▸ **REQUIREMENT**
Every entry below is to be copied exactly, with nothing left out.

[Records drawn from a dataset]
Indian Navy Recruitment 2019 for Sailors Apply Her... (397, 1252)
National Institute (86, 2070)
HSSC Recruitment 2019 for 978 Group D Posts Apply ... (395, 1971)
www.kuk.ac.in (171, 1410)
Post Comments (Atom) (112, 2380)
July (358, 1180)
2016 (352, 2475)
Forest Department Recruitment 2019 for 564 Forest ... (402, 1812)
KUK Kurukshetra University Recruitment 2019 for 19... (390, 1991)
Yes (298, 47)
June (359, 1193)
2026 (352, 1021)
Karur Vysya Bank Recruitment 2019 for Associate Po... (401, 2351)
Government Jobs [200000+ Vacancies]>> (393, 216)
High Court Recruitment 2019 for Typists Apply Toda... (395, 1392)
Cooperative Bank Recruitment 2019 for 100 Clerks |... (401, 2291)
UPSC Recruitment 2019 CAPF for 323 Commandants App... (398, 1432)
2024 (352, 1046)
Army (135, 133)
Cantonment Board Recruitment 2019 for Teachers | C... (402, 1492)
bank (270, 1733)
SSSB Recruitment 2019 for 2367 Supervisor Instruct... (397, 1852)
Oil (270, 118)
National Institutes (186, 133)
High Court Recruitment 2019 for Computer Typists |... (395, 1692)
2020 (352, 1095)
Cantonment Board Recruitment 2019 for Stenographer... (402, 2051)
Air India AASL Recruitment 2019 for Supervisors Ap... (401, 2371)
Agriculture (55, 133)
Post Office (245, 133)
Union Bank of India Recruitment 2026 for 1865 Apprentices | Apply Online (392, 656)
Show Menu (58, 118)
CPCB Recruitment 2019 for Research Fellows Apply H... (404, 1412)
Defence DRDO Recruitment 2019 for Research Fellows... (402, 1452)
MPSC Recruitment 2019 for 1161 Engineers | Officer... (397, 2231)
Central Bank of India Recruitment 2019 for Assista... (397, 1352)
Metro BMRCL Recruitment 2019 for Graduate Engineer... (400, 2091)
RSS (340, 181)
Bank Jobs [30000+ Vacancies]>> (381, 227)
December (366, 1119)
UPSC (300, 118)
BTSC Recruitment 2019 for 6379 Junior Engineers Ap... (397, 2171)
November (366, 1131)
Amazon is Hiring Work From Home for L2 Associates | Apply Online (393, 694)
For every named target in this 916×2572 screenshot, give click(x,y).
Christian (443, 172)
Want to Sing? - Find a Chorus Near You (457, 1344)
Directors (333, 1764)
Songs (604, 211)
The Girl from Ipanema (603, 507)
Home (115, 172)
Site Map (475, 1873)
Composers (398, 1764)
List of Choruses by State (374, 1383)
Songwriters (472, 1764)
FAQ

▸ **TASK OUTPUT**
Indian Navy Recruitment 2019 for Sailors Apply Her... (397, 1252)
National Institute (86, 2070)
HSSC Recruitment 2019 for 978 Group D Posts Apply ... (395, 1971)
www.kuk.ac.in (171, 1410)
Post Comments (Atom) (112, 2380)
July (358, 1180)
2016 (352, 2475)
Forest Department Recruitment 2019 for 564 Forest ... (402, 1812)
KUK Kurukshetra University Recruitment 2019 for 19... (390, 1991)
Yes (298, 47)
June (359, 1193)
2026 (352, 1021)
Karur Vysya Bank Recruitment 2019 for Associate Po... (401, 2351)
Government Jobs [200000+ Vacancies]>> (393, 216)
High Court Recruitment 2019 for Typists Apply Toda... (395, 1392)
Cooperative Bank Recruitment 2019 for 100 Clerks |... (401, 2291)
UPSC Recruitment 2019 CAPF for 323 Commandants App... (398, 1432)
2024 (352, 1046)
Army (135, 133)
Cantonment Board Recruitment 2019 for Teachers | C... (402, 1492)
bank (270, 1733)
SSSB Recruitment 2019 for 2367 Supervisor Instruct... (397, 1852)
Oil (270, 118)
National Institutes (186, 133)
High Court Recruitment 2019 for Computer Typists |... (395, 1692)
2020 (352, 1095)
Cantonment Board Recruitment 2019 for Stenographer... (402, 2051)
Air India AASL Recruitment 2019 for Supervisors Ap... (401, 2371)
Agriculture (55, 133)
Post Office (245, 133)
Union Bank of India Recruitment 2026 for 1865 Apprentices | Apply Online (392, 656)
Show Menu (58, 118)
CPCB Recruitment 2019 for Research Fellows Apply H... (404, 1412)
Defence DRDO Recruitment 2019 for Research Fellows... (402, 1452)
MPSC Recruitment 2019 for 1161 Engineers | Officer... (397, 2231)
Central Bank of India Recruitment 2019 for Assista... (397, 1352)
Metro BMRCL Recruitment 2019 for Graduate Engineer... (400, 2091)
RSS (340, 181)
Bank Jobs [30000+ Vacancies]>> (381, 227)
December (366, 1119)
UPSC (300, 118)
BTSC Recruitment 2019 for 6379 Junior Engineers Ap... (397, 2171)
November (366, 1131)
Amazon is Hiring Work From Home for L2 Associates | Apply Online (393, 694)
For every named target in this 916×2572 screenshot, give click(x,y).
Christian (443, 172)
Want to Sing? - Find a Chorus Near You (457, 1344)
Directors (333, 1764)
Songs (604, 211)
The Girl from Ipanema (603, 507)
Home (115, 172)
Site Map (475, 1873)
Composers (398, 1764)
List of Choruses by State (374, 1383)
Songwriters (472, 1764)
FAQ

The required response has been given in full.